Korean Patent Laid-Open Publication No. 10-2000-0029288 discloses a composition comprising a highly unsaturated fatty acid-containing oil represented by a fat-containing DHA-containing fat, and an egg yolk lipid containing phospholipid in an amount of about 25 to 70 wt% By weight of the composition. However, oil containing highly unsaturated fatty acids, such as fish oil, may still adversely affect the flavor of the food when added to the food because of its unique flavor.

Accordingly, it is an object of the present invention to provide a mixed nut oil composition containing two or more kinds of unsaturated fatty acids and having a unique and unique flavor unique to nuts and satisfying the taste of customers with excellent flavor.

KR 1020000029288A

Accordingly, the inventors of the present invention have made intensive researches on a method of uniformly feeding unsaturated fatty acids of nuts.
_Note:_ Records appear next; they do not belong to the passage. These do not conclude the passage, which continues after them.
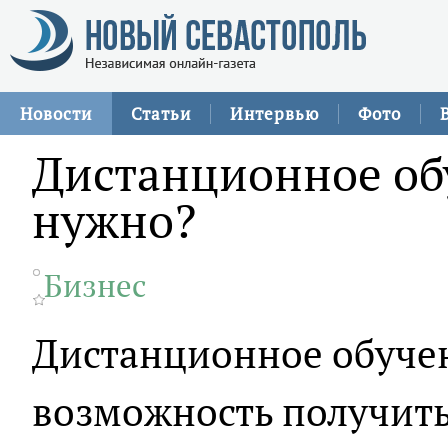
Новости
Статьи
Интервью
Фото
Дистанционное об
нужно?
Бизнес
Дистанционное обуче
возможность получить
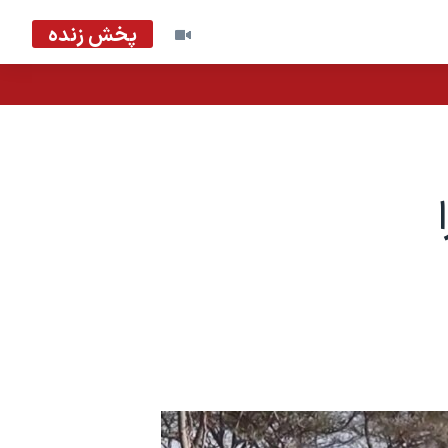
پخش زنده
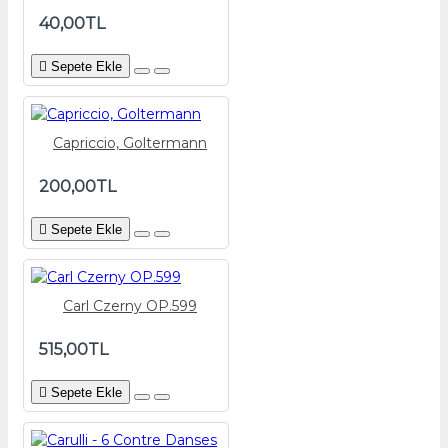
40,00TL
Sepete Ekle
Capriccio, Goltermann
200,00TL
Sepete Ekle
Carl Czerny OP.599
515,00TL
Sepete Ekle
As a result, it has been found that when two or more kinds of nuts extracted from nuts are contained, unsaturated fatty acids of the nuts can be taken intact, The present inventors have found that it is possible to consume sufficient unsaturated fatty acids even when consuming only a small amount of about 50% of the nuts as compared with the case of directly eating the nuts.

Accordingly, an object of the present invention is to provide a mixed nut oil composition containing two or more kinds of unsaturated fatty acids and having excellent flavor.

Another object of the present invention is to provide a mixed nut oil composition further comprising a plant sterol and tocopherol.

It is still another object of the present invention to provide a food containing the mixed nut oil composition.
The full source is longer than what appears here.